暖かい部屋で眠りたいなら、普通に冒険に行って稼いだらよくね? そもそも冒険者を辞めて、普通に働いたらよくね? その方がよほどまともな暮らしができるような気がする。
俺は冒険者を辞めるつもりはない。エドワードみたいに、人類を救うなんていう大層な大義はないけど、俺はスティーブンさんみたいに大陸のあちこちに行って、誰も見たことがないものを見たい。誰も知らないことを、いち早く知りたい。そのためには、早く一人前の冒険者にならないといけない。それこそ、イースの城壁外をバリバリ探検している腕利きたちから勧誘されるくらいの。
「なあ、クリス」
ウルリックが声をかけてきた。木立の隙間から、細い三日月が見える。どこかでフクロウだろうか、鳥の鳴く声が聞こえた。
「なんだよ」
「お前、パンゲアの上に何があるか、知ってるか?」
いつも女の話しかしないので、あの宙に浮かんでいる大地に興味があるとは知らなかったな。いや、パンゲアの上の件なら知ってるよ。スティーブンさんから聞いたことがある。魔王の城があるんだろう?
「よく知ってるな。一緒に行かないか?」
え…。
ウルリックは冒険者としての意識が低いヤツだと思っていた。さっさと辞めて他の仕事でもすればいいのにと思うほど、冒険に興味がなさそうに見えた。ナルシストで女にしか興味がない、クソ野郎だと思っていた。なのに突然、どうしたんだ?

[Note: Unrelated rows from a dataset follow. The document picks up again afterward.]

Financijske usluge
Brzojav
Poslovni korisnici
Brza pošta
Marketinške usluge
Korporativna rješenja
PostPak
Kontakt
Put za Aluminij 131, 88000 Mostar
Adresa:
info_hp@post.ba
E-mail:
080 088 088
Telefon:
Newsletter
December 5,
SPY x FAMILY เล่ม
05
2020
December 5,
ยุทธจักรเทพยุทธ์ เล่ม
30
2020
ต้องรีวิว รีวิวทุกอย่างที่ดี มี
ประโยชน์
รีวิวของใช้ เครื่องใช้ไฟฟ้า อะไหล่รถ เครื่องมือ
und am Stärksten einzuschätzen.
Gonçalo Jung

「俺はダルッチの生まれでな。小さい頃からずっとパンゲアを見て育ったんだ」
ダルッチというのはイースの南西の方にある、小さな街だ。ぶっちゃけ、田舎と言っていい。ポポナよりもさらに西にあるので、確かにあそこもパンゲアがよく見えるだろう。
「魔王の城があると聞かされてなあ。いつかあそこに登って、魔王に会ってやろうと思っているんだ」
ウルリックが冒険者をやっている理由を、初めて聞いた。しかし、それは結構な難易度だぞ。なにしろ盗賊王が逃げ帰ってきた、要するに失敗したクエストだからな。それをやるつもりなら、もっと真剣に冒険者稼業に取り組んだ方がいいんじゃないか?

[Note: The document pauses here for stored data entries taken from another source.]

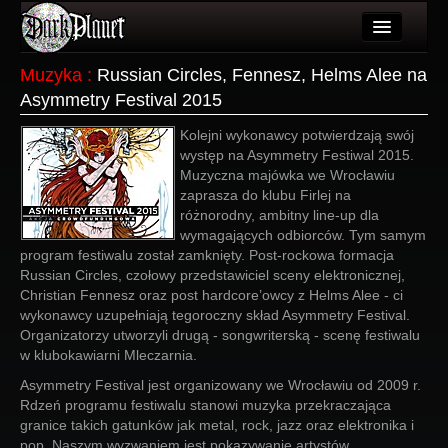
Artykuły
Muzyka
:
Russian Circles, Fennesz, Helms Alee na
Asymmetry Festival 2015
Użytkownicy
Kolejni wykonawcy potwierdzają swój
Wydarzenia
występ na Asymmetry Festiwal 2015.
Muzyczna majówka we Wrocławiu
Galeria
zaprasza do klubu Firlej na
różnorodny, ambitny line-up dla
Forum
wymagających odbiorców. Tym samym
program festiwalu został zamknięty. Post-rockowa formacja
Więcej
Russian Circles, czołowy przedstawiciel sceny elektronicznej,
Christian Fennesz oraz post hardcore’owcy z Helms Alee - ci
Login
wykonawcy uzupełniają tegoroczny skład Asymmetry Festival.
Organizatorzy utworzyli drugą - songwriterską - scenę festiwalu
w klubokawiarni Mleczarnia.
Asymmetry Festival jest organizowany we Wrocławiu od 2009 r.
Rdzeń programu festiwalu stanowi muzyka przekraczająca
granice takich gatunków jak metal, rock, jazz oraz elektronika i
pop. Naszym wyzwaniem jest pokazywanie artystów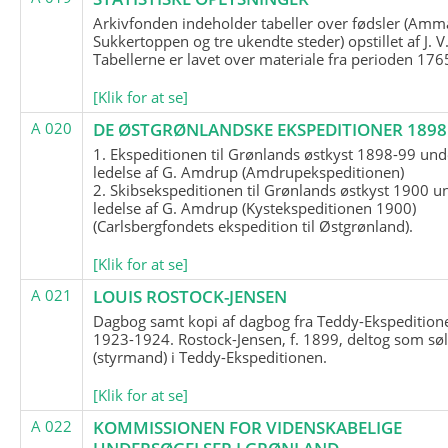
Arkivfonden indeholder tabeller over fødsler (Amma
Sukkertoppen og tre ukendte steder) opstillet af J. V
Tabellerne er lavet over materiale fra perioden 17
[Klik for at se]
A 020
DE ØSTGRØNLANDSKE EKSPEDITIONER 1898 
1. Ekspeditionen til Grønlands østkyst 1898-99 und
ledelse af G. Amdrup (Amdrupekspeditionen)
2. Skibsekspeditionen til Grønlands østkyst 1900 u
ledelse af G. Amdrup (Kystekspeditionen 1900)
(Carlsbergfondets ekspedition til Østgrønland).
[Klik for at se]
A 021
LOUIS ROSTOCK-JENSEN
Dagbog samt kopi af dagbog fra Teddy-Ekspedition
1923-1924. Rostock-Jensen, f. 1899, deltog som søl
(styrmand) i Teddy-Ekspeditionen.
[Klik for at se]
A 022
KOMMISSIONEN FOR VIDENSKABELIGE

ベンのいびきが聞こえる。こんなに寒いのに、よく寝ていられるもんだ。
そういえば、ベンもどうして冒険者をやっているのか聞いたことがない。人と話せないコミュ障だが、持っている剣や装備を見る限り、貧乏な家庭の出身ではないように思える。剣の腕が達者だし、時々、立ち居振る舞いに品を感じることがあるので、もしかしたら上流階級の出身なのかもしれない。
「そのためにも、今回のミッションは成功させなきゃなあ」
女装している暇があったら、地道にクエストをこなしたらどうだ? 俺は何度も自分に問いかけ、仲間にも問いかけたかった根本的な質問を、グッと飲み込んだ。